170825つれ合いが健康およびアンチエイジングのためにゴールドジムへ行きたいと言いだしました。しかし、ジムに通うためにはお金が要ります。しかもゴールドジムといえば、まぁまぁなお値段。そこで「ひとまず近所でウォーキングかランニングからはじめてみれば」と提案したところ、お金を払って“やらなければならない環境”をつくらないと行動に移せないとのこと。気持ち的には分からないでもないのですが、家庭の財務を司る立場としては簡単には承服できないご意見。
そこで僕は毎日している軽い筋トレをこれ見よがしにつれ合いの前で行い、自主(無料)トレーニングを促す作戦にでたものの、まったく効果なし。というか、「ちょっとテレビ見えへん」と怒られる始末。仕方なくゴールドジムよりリーズナブルで、若干おばちゃん率高めの某ジムをおすすめしたのですが、これも気分が上がらないと却下。敵もなかなかしぶとい。
こうなればリーサルウエポン。僕がランニングをはじめ、それにつれ合いを誘う作戦を決行! 果たして、ここまでやることなのかとは思うのですが、僕自身、腰まわりの“ヌタ〜ッと感”を取りたいと思っていたので一念発起して走ることにしました。ただ僕もバカじゃないので、戦略があります。僕だけ走ると言っても「どうぞ、がんばって」で終わってしまうため、子どもと一緒に走ることにしたのです。子どもは日頃から運動をしているので、僕とのランニングにノリノリ。こうなればゴールドジム志願者たるもの、やらないワケにはいかない。

ということで、家族で二条城でのランニング(ニジョラン)を開始。僕は中学時代、陸上部で中距離をしていて二条城を毎日走っていたのですが、30年間ほぼNO運動状態。ヘロヘロになると思いきや、意外にスムーズに走ることができ、気持ちいい。つれ合いも走ってみると気持ち良かったようで、習慣化しそうな気配。
こうなってくると、イカすランニングシューズとウェアが欲しくなってくる。わざとらしくつれ合いにアピールしたところ、「しばらくはこれで」と、某ファストファッションブランドのスポーツウェアを支給される。これがくそダサくて、しかも着心地も悪く、気分が上がるどころか逆にやる気を削いでいます。なんか、つれ合いにリベンジされている気がします……。

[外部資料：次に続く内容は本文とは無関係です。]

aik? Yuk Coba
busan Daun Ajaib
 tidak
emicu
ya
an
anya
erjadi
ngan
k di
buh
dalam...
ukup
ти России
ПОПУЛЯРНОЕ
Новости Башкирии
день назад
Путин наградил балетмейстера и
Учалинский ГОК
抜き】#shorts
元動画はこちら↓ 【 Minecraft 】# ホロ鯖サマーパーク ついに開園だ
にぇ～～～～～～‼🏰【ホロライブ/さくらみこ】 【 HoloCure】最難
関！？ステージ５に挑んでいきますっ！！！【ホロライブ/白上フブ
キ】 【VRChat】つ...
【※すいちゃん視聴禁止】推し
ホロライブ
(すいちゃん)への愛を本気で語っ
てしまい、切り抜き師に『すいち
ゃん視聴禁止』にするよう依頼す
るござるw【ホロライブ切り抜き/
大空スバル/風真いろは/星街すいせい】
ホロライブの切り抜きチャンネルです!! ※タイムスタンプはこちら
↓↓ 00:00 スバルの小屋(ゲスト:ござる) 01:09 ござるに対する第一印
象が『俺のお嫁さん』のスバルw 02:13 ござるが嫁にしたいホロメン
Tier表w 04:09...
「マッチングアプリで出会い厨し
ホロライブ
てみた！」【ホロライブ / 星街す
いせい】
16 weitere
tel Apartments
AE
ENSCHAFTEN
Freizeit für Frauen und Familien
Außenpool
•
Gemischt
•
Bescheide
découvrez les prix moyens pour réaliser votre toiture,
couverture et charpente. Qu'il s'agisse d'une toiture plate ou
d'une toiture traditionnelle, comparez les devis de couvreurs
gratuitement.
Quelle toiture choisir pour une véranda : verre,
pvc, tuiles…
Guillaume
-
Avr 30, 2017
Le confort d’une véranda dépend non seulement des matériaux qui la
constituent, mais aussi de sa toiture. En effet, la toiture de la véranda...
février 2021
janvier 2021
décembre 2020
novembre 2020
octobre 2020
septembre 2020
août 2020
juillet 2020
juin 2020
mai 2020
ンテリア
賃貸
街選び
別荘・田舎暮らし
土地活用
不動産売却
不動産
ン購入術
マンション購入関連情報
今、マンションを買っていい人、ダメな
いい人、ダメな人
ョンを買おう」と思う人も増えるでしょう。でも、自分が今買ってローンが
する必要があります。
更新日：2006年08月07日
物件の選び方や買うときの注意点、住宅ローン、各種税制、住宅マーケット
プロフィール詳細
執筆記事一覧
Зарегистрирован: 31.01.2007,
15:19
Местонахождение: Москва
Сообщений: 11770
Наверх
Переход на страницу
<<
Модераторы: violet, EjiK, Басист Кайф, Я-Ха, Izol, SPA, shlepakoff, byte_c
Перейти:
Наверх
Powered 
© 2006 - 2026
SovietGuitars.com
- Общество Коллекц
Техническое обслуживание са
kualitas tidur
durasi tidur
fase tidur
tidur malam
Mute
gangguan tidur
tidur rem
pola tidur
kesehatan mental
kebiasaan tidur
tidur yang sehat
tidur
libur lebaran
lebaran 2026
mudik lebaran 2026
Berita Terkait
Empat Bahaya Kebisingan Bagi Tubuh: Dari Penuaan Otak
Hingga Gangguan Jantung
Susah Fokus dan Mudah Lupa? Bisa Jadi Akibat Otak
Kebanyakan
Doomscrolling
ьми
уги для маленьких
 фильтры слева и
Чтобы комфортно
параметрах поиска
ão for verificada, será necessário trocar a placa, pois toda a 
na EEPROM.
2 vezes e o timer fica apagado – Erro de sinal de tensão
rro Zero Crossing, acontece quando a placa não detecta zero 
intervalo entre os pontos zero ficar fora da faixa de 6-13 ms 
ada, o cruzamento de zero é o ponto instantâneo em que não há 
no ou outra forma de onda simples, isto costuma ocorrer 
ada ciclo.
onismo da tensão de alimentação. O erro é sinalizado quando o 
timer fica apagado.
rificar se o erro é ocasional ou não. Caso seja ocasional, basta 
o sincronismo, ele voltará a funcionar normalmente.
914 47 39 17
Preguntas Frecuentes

今読んでいる、村上春樹さんの『職業としての小説家』というエッセイにランニングの話が出てきて、有酸素運動をすると脳内にニューロンが生まれ、それに知的刺激を与えると脳のはたらきが活性化すると書かれていました。このところ自分自身にがっかりするような物忘れや勘違い、奇行をしてしまうことがあるので、そういう意味でもランニングはつづけたいと思います。
『職業としての小説家』は、村上春樹さん自身の経験に基づいて、“作家として書くというのはどういうことか”が、じっくりと、そしてストレートに書かれています。語られる言葉はすごくシンプルで淡々としているのですが、シンプルで淡々としているからこそガツンときます。近頃よく見かける、さも良さげでポジティブ風な自己啓発書などとは大違い。書くことを生業としている者の端くれとして、すごく勉強になりました。カラダだけでなく、アタマのランニングも欠かせません。